■ **Your objective**: Give every line from the entries that contains "dispozici".
-- Data to use follows --
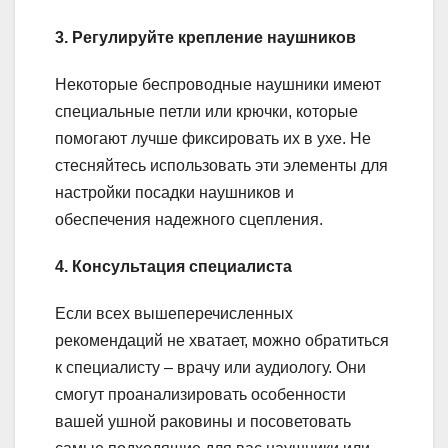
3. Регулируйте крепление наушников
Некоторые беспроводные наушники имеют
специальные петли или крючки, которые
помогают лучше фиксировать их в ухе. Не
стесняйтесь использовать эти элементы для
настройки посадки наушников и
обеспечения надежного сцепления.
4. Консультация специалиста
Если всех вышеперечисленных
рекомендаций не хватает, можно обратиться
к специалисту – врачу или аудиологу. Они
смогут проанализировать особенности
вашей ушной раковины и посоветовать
-- Data to use concluded --
-- Data to use follows --
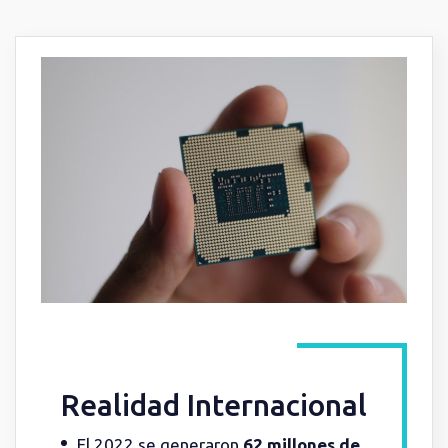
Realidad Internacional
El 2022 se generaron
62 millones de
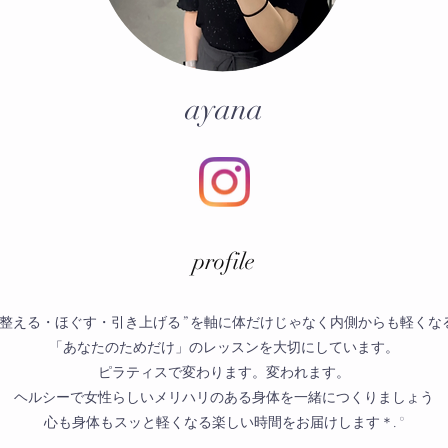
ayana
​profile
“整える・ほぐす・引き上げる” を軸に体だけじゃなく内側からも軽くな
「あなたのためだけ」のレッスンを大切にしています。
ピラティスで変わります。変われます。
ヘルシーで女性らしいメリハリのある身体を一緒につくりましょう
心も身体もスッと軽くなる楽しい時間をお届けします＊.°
-- Data to use concluded --
-- Data to use follows --
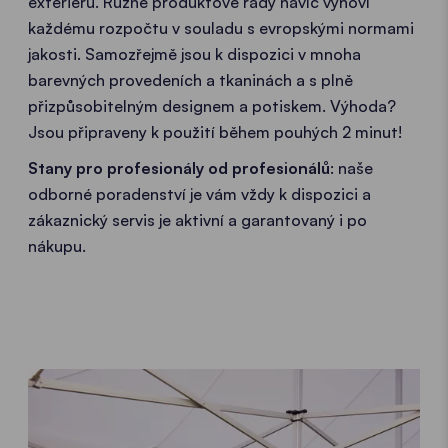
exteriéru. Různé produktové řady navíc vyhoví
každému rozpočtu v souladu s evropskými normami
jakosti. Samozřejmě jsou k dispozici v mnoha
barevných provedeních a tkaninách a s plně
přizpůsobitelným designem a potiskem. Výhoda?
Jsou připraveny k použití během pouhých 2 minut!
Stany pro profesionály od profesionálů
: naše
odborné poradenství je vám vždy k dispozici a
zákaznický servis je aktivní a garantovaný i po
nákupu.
-- Data to use concluded --
■ **Result of the exercise**:
jakosti. Samozřejmě jsou k dispozici v mnoha
odborné poradenství je vám vždy k dispozici a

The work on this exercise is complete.